[What you need to do]
Line by line, reproduce the records exactly.

# # #

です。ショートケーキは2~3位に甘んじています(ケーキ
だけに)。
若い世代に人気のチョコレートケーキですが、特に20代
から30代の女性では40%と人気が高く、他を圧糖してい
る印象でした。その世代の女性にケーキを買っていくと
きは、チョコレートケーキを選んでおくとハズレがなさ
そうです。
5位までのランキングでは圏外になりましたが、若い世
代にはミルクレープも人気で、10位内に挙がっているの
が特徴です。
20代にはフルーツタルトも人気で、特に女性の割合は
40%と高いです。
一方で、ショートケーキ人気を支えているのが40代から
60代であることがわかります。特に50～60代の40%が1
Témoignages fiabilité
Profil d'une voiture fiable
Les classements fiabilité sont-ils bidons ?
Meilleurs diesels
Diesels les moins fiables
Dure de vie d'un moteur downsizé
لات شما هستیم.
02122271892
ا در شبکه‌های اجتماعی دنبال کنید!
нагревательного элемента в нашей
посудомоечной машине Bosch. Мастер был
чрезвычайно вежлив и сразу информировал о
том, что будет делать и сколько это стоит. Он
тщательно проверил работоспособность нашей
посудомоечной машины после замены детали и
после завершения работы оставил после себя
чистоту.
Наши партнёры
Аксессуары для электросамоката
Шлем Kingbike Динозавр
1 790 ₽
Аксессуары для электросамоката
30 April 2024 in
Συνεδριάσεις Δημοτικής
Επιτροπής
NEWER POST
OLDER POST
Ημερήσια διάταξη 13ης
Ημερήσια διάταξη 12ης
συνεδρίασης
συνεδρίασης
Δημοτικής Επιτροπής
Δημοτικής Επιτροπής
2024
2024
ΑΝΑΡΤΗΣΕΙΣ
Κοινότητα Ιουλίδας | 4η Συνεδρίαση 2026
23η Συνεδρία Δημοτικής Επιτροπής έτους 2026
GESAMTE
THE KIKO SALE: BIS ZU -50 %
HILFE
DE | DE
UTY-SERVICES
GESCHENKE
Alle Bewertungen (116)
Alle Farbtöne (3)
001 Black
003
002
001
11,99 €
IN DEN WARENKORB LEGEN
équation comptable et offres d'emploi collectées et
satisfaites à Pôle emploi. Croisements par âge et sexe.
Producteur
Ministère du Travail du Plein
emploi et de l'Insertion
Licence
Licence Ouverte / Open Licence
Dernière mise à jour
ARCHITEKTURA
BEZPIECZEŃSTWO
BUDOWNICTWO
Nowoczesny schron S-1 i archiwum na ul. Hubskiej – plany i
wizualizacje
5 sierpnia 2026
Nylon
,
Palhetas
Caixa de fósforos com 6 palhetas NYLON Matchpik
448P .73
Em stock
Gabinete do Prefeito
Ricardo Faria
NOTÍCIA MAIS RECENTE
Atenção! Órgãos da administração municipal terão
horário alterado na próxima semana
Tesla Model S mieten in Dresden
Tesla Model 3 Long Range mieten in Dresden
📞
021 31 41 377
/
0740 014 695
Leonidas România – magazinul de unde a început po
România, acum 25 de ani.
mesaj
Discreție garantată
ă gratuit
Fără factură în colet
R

# # #

[Result]
です。ショートケーキは2~3位に甘んじています(ケーキ
だけに)。
若い世代に人気のチョコレートケーキですが、特に20代
から30代の女性では40%と人気が高く、他を圧糖してい
る印象でした。その世代の女性にケーキを買っていくと
きは、チョコレートケーキを選んでおくとハズレがなさ
そうです。
5位までのランキングでは圏外になりましたが、若い世
代にはミルクレープも人気で、10位内に挙がっているの
が特徴です。
20代にはフルーツタルトも人気で、特に女性の割合は
40%と高いです。
一方で、ショートケーキ人気を支えているのが40代から
60代であることがわかります。特に50～60代の40%が1
Témoignages fiabilité
Profil d'une voiture fiable
Les classements fiabilité sont-ils bidons ?
Meilleurs diesels
Diesels les moins fiables
Dure de vie d'un moteur downsizé
لات شما هستیم.
02122271892
ا در شبکه‌های اجتماعی دنبال کنید!
нагревательного элемента в нашей
посудомоечной машине Bosch. Мастер был
чрезвычайно вежлив и сразу информировал о
том, что будет делать и сколько это стоит. Он
тщательно проверил работоспособность нашей
посудомоечной машины после замены детали и
после завершения работы оставил после себя
чистоту.
Наши партнёры
Аксессуары для электросамоката
Шлем Kingbike Динозавр
1 790 ₽
Аксессуары для электросамоката
30 April 2024 in
Συνεδριάσεις Δημοτικής
Επιτροπής
NEWER POST
OLDER POST
Ημερήσια διάταξη 13ης
Ημερήσια διάταξη 12ης
συνεδρίασης
συνεδρίασης
Δημοτικής Επιτροπής
Δημοτικής Επιτροπής
2024
2024
ΑΝΑΡΤΗΣΕΙΣ
Κοινότητα Ιουλίδας | 4η Συνεδρίαση 2026
23η Συνεδρία Δημοτικής Επιτροπής έτους 2026
GESAMTE
THE KIKO SALE: BIS ZU -50 %
HILFE
DE | DE
UTY-SERVICES
GESCHENKE
Alle Bewertungen (116)
Alle Farbtöne (3)
001 Black
003
002
001
11,99 €
IN DEN WARENKORB LEGEN
équation comptable et offres d'emploi collectées et
satisfaites à Pôle emploi. Croisements par âge et sexe.
Producteur
Ministère du Travail du Plein
emploi et de l'Insertion
Licence
Licence Ouverte / Open Licence
Dernière mise à jour
ARCHITEKTURA
BEZPIECZEŃSTWO
BUDOWNICTWO
Nowoczesny schron S-1 i archiwum na ul. Hubskiej – plany i
wizualizacje
5 sierpnia 2026
Nylon
,
Palhetas
Caixa de fósforos com 6 palhetas NYLON Matchpik
448P .73
Em stock
Gabinete do Prefeito
Ricardo Faria
NOTÍCIA MAIS RECENTE
Atenção! Órgãos da administração municipal terão
horário alterado na próxima semana
Tesla Model S mieten in Dresden
Tesla Model 3 Long Range mieten in Dresden
📞
021 31 41 377
/
0740 014 695
Leonidas România – magazinul de unde a început po
România, acum 25 de ani.
mesaj
Discreție garantată
ă gratuit
Fără factură în colet
R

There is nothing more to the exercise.